Khieu Samphan, free to choose his legal team at the expense of the tribunal (Khmer Rouge leaders claim poverty) has selected an old friend, the colorful French lawyer Jacques Vergès, known for his defense of Carlos the Jackal and Klaus Barbie. Vergès, to the outrage of most Cambodians who follow courtroom events, has chosen to stake his objection to the detention of his new client on the paucity of documents available in the French language. At a news conference after a hearing on December 4, survivors and still-living victims of Khmer Rouge atrocities tried to assault him and his Cambodian legal partner, who had to be hustled out by security.
Vergès's contempt for the English-speaking panels of international judges and prosecutors he faces (some of them Cambodians who long ago ceased to use the French language) is visceral. He has insulted the bench, the UN and a variety of court officials. He rails against the use of international (read French) financial contributions to the court to print "pretty posters" encouraging victims to come forward with evidence. That money should have gone into French translations, he insists.
Cambodia has not been a French colony since 1954, a couple of decades before the Khmer Rouge came to power and turned the graceful nation into a concentration camp. Yet the French government still ties aid to the promotion of the language. Cambodians complain, for example, that French is the language of instruction at the French-funded school of public health when English (not to mention Khmer) would be more useful.
There are thought to be about 60,000 documents in the Khieu Samphan file. Court officials say that all the most important ones, numbering only several thousand, have been translated and that any other specifically requested would also be rendered into French if necessary. There is simply not enough time or money to translate them all. A French-speaking translator calls this a "culture war" that he has also experienced in other UN tribunals, especially the court in Rwanda.
Vergès argues that both he and Khieu Samphan need French documents, since neither he nor his client is conversant in English. That prosecutors have dredged up a tape of Khieu Samphan speaking English at a news conference, and a French bar association record describing Verges as a lawyer who works in English or French only fires up more Gallic rage.
Khieu Samphan, now an old, white-haired man who walks slowly with a cane and looks for long periods without expression at the Cambodians in the court audience staring at him, says only that his memory is going so he has to rely on Vergès.

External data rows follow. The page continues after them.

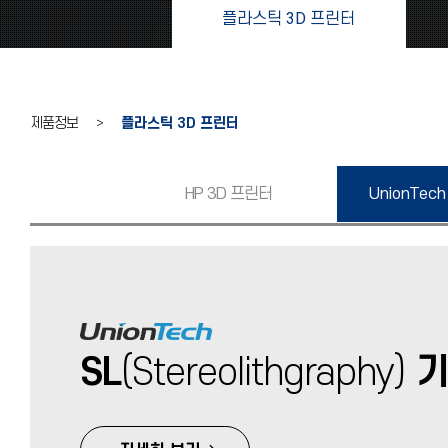
플라스틱 3D 프린터
제품정보 >
플라스틱 3D 프린터
HP 3D 프린터
UnionTech
SL
(Stereolithgraphy)
기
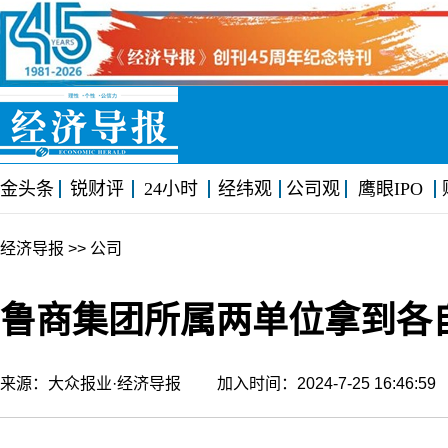
金头条
锐财评
24小时
经纬观
公司观
鹰眼IPO
经济导报
>> 公司
鲁商集团所属两单位拿到各
来源：大众报业·经济导报 加入时间：2024-7-25 16:46:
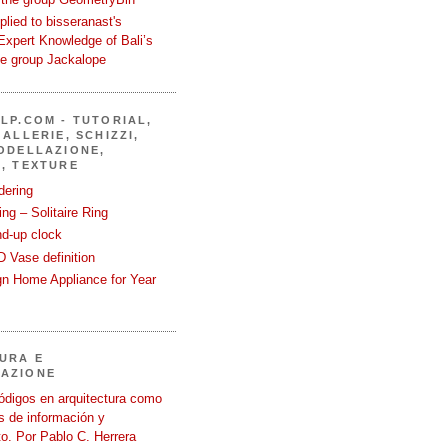
eplied to bisseranast's
Expert Knowledge of Bali’s
he group Jackalope
LP.COM - TUTORIAL,
ALLERIE, SCHIZZI,
ODELLAZIONE,
, TEXTURE
dering
ng – Solitaire Ring
nd-up clock
 Vase definition
gn Home Appliance for Year
URA E
AZIONE
ódigos en arquitectura como
 de información y
o. Por Pablo C. Herrera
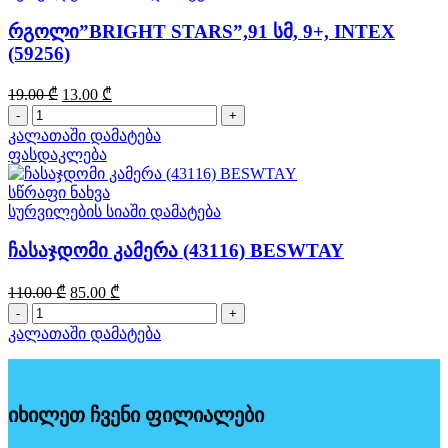
Intex
რგოლი”BRIGHT STARS”,91 სმ, 9+, INTEX
(59256)
Original
Current
19.00
₾
13.00
₾
price
price
რაოდენობა:
was:
is:
რგოლი"BRIGHT
კალათაში დამატება
19.00 ₾.
13.00 ₾.
STARS",91
ფასდაკლება
სმ,
9+,
სწრაფი ნახვა
INTEX
სურვილების სიაში დამატება
(59256)
ჩასაჯდომი კამერა (43116) BESWTAY
Original
Current
110.00
₾
85.00
₾
price
price
რაოდენობა:
was:
is:
ჩასაჯდომი
კალათაში დამატება
110.00 ₾.
85.00 ₾.
კამერა
(43116)
BESWTAY
იხილეთ ჩვენი ფილიალები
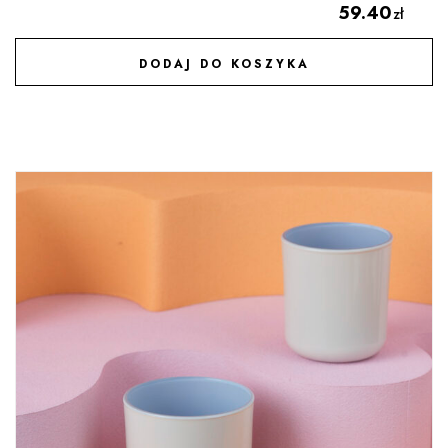
59.40
zł
DODAJ DO KOSZYKA
DODAJ DO ULUBIONYCH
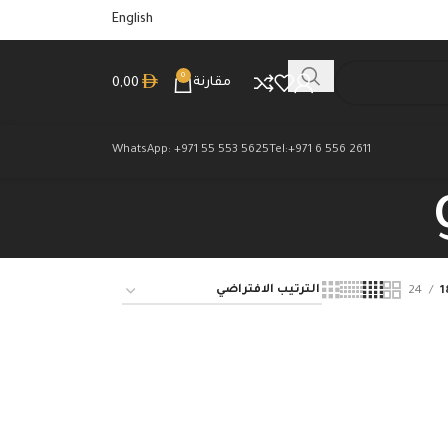
English
0
مقارنة
0,00
WhatsApp: +971 55 553 5625
Tel:+971 6 556 2611
24
1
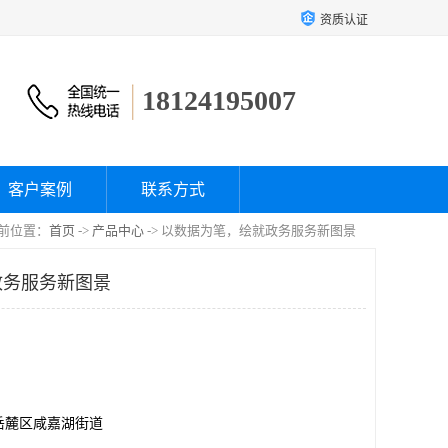
资质认证
18124195007
客户案例
联系方式
前位置：
首页
->
产品中心
-> 以数据为笔，绘就政务服务新图景
政务服务新图景
岳麓区咸嘉湖街道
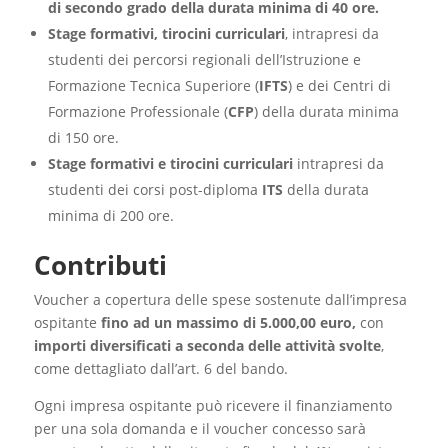
di secondo grado della durata minima di 40 ore.
Stage formativi, tirocini curriculari
, intrapresi da
studenti dei percorsi regionali dell’Istruzione e
Formazione Tecnica Superiore (
IFTS
) e dei Centri di
Formazione Professionale (
CFP
) della durata minima
di 150 ore.
Stage formativi e tirocini curriculari
intrapresi da
studenti dei corsi post-diploma
ITS
della durata
minima di 200 ore.
Contributi
Voucher a copertura delle spese sostenute dall’impresa
ospitante
fino ad un massimo di 5.000,00 euro,
con
importi diversificati a seconda delle attività svolte
,
come dettagliato dall’art. 6 del bando.
Ogni impresa ospitante può ricevere il finanziamento
per una sola domanda e il voucher concesso sarà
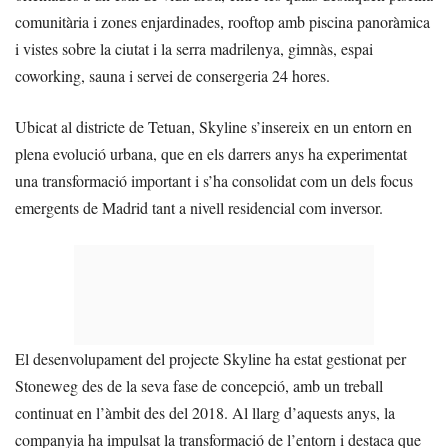
comunitària i zones enjardinades, rooftop amb piscina panoràmica
i vistes sobre la ciutat i la serra madrilenya, gimnàs, espai
coworking, sauna i servei de consergeria 24 hores.
Ubicat al districte de Tetuan, Skyline s’insereix en un entorn en
plena evolució urbana, que en els darrers anys ha experimentat
una transformació important i s’ha consolidat com un dels focus
emergents de Madrid tant a nivell residencial com inversor.
El desenvolupament del projecte Skyline ha estat gestionat per
Stoneweg des de la seva fase de concepció, amb un treball
continuat en l’àmbit des del 2018. Al llarg d’aquests anys, la
companyia ha impulsat la transformació de l’entorn i destaca que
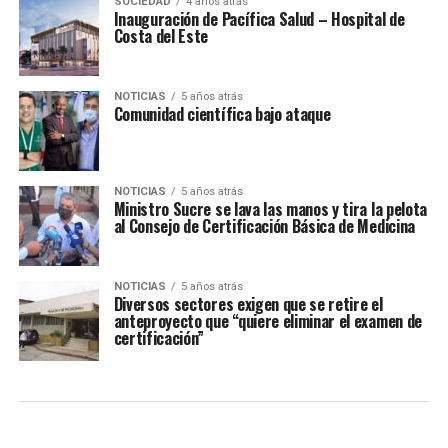
SOCIEDAD
4 años atrás
Inauguración de Pacífica Salud – Hospital de
Costa del Este
NOTICIAS
5 años atrás
Comunidad científica bajo ataque
NOTICIAS
5 años atrás
Ministro Sucre se lava las manos y tira la pelota
al Consejo de Certificación Básica de Medicina
NOTICIAS
5 años atrás
Diversos sectores exigen que se retire el
anteproyecto que “quiere eliminar el examen de
certificación”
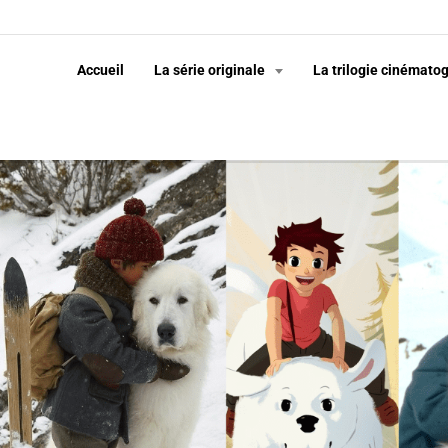
Accueil
La série originale
La trilogie cinémato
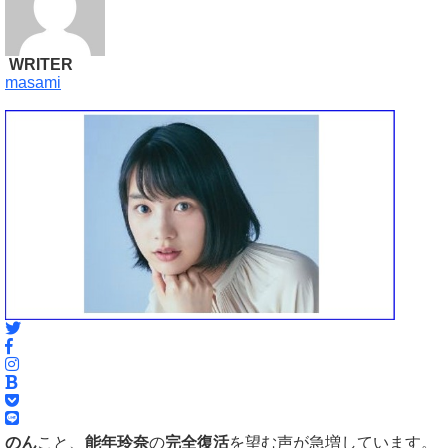
WRITER
masami
のん
こと、
能年玲奈
の
完全復活
を望む声が急増しています。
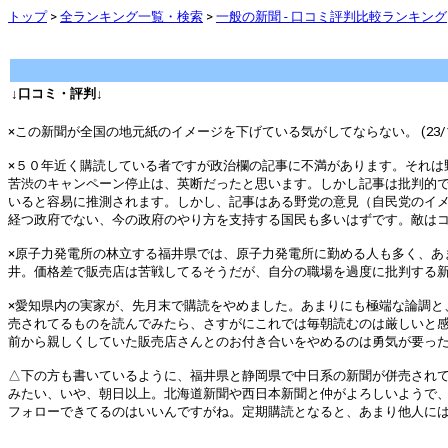
トップ
>
全ランキング一覧・検索
>
一般の新聞 - 口コミ評判比較ランキング
↓口コミ・評判↓
×この新聞が全国の地元紙のイメージを下げている気がしてならない。 (23/11
×５０年近く購読している者ですが政治欄の記事に不満があります。それは
苦渋のキャンペーン停止は、英断だったと思います。しかし記事は批判的
いると容易に推測されます。しかし、記事はある野党の意見（自民党のイ
経つ政府でない、今の政府のやり方を支持する国民も多いはずです。敵はコロナ
×原子力発電所の林立する福井県では、原子力発電所に勤める人も多く、あ
井。価格差で販売店は苦戦してるそうだが、自分の職場を過度に批判する新聞は誰
×愛知県内の実家が、先月末で購読をやめました。あまりにも極端な論調と
売されてるものを読んでみたら、さすがにこれでは毎朝読むのは厳しいと
前から親しくしていた販売店さんとのお付き合いをやめるのは勇気が要ったと思
△下の方も書いているように、福井県と静岡県で中日系の新聞が併売され
みたい、いや、朝日以上。北海道新聞や西日本新聞と仲がよろしいようで
フォローできてるのはいいんですがね。定期購読となると、あまり他人にはオスス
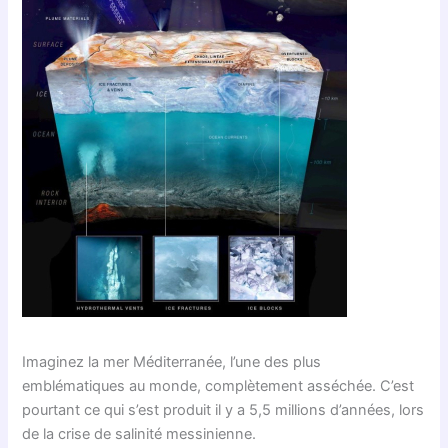
Imaginez la mer Méditerranée, l’une des plus
emblématiques au monde, complètement asséchée. C’est
pourtant ce qui s’est produit il y a 5,5 millions d’années, lors
de la crise de salinité messinienne.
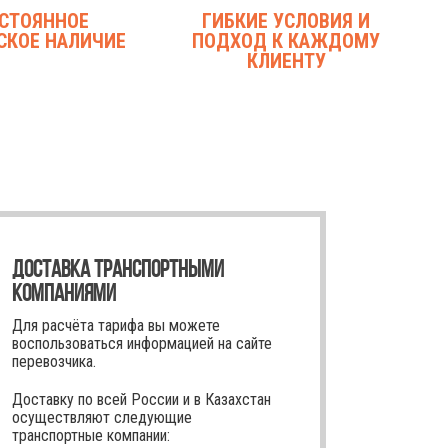
СТОЯННОЕ
ГИБКИЕ УСЛОВИЯ И
СКОЕ НАЛИЧИЕ
ПОДХОД К КАЖДОМУ
КЛИЕНТУ
ДОСТАВКА ТРАНСПОРТНЫМИ
КОМПАНИЯМИ
Для расчёта тарифа вы можете
воспользоваться информацией на сайте
перевозчика.
Доставку по всей России и в Казахстан
осуществляют следующие
транспортные компании:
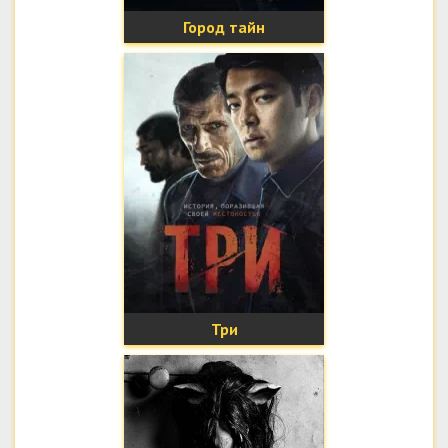
Город тайн
Три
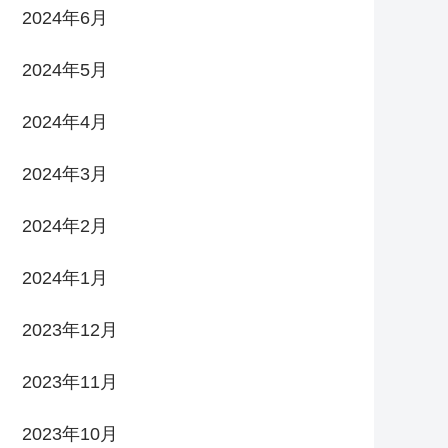
2024年6月
2024年5月
2024年4月
2024年3月
2024年2月
2024年1月
2023年12月
2023年11月
2023年10月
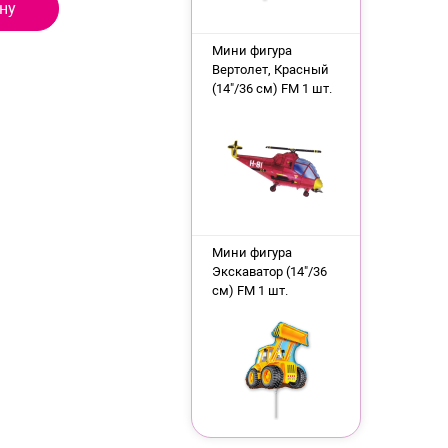
ну
Мини фигура
Вертолет, Красный
(14"/36 см) FM 1 шт.
Мини фигура
Экскаватор (14"/36
см) FM 1 шт.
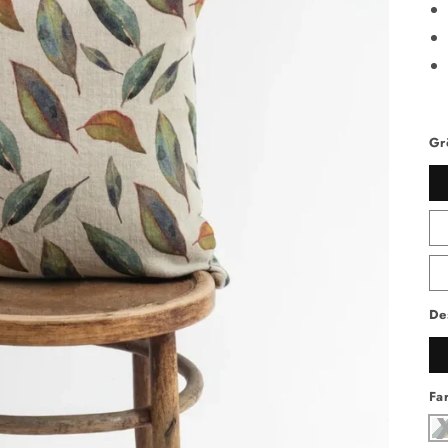
Gr
De
Fa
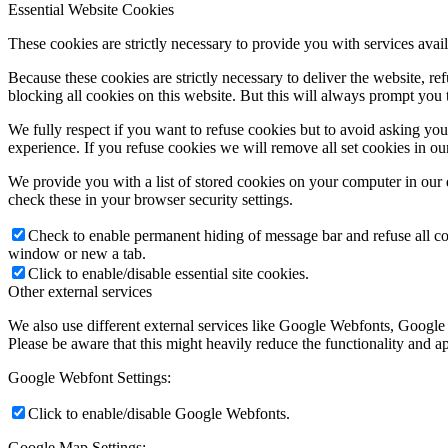
Essential Website Cookies
These cookies are strictly necessary to provide you with services avail
Because these cookies are strictly necessary to deliver the website, 
blocking all cookies on this website. But this will always prompt you t
We fully respect if you want to refuse cookies but to avoid asking you a
experience. If you refuse cookies we will remove all set cookies in o
We provide you with a list of stored cookies on your computer in ou
check these in your browser security settings.
Check to enable permanent hiding of message bar and refuse all co
window or new a tab.
Click to enable/disable essential site cookies.
Other external services
We also use different external services like Google Webfonts, Google
Please be aware that this might heavily reduce the functionality and a
Google Webfont Settings:
Click to enable/disable Google Webfonts.
Google Map Settings:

He also says that he acted only in the interests of the Cambodian people and has no idea why he should be accused of such terrible crimes. He faces charges of war crimes and crimes against humanity. Genocide charges may follow, but international lawyers say these are hard to prove in cases such as this, where fellow ethnic Khmer were primary victims.
There is a larger problem than language here: the Khmer Rouge tribunal--officially called the Extraordinary Chambers of the Courts of Cambodia, at the insistence of Prime Minister Hun Sen, a former Khmer Rouge cadre himself--is in danger of descending into farce. Furthermore, the Cambodian side of this joint venture with the UN is riddled with corruption, as are most institutions in this sad country. Many people in villages and urban neighborhoods alike who had very high hopes when the tribunal finally opened its doors in 2006 are asking whether this is not a colossal waste of money. At the rate proceedings are progressing, most of the accused, now in their 70s or 80s, may well be dead before trials begin, stalled as the court is by pretrial maneuvers.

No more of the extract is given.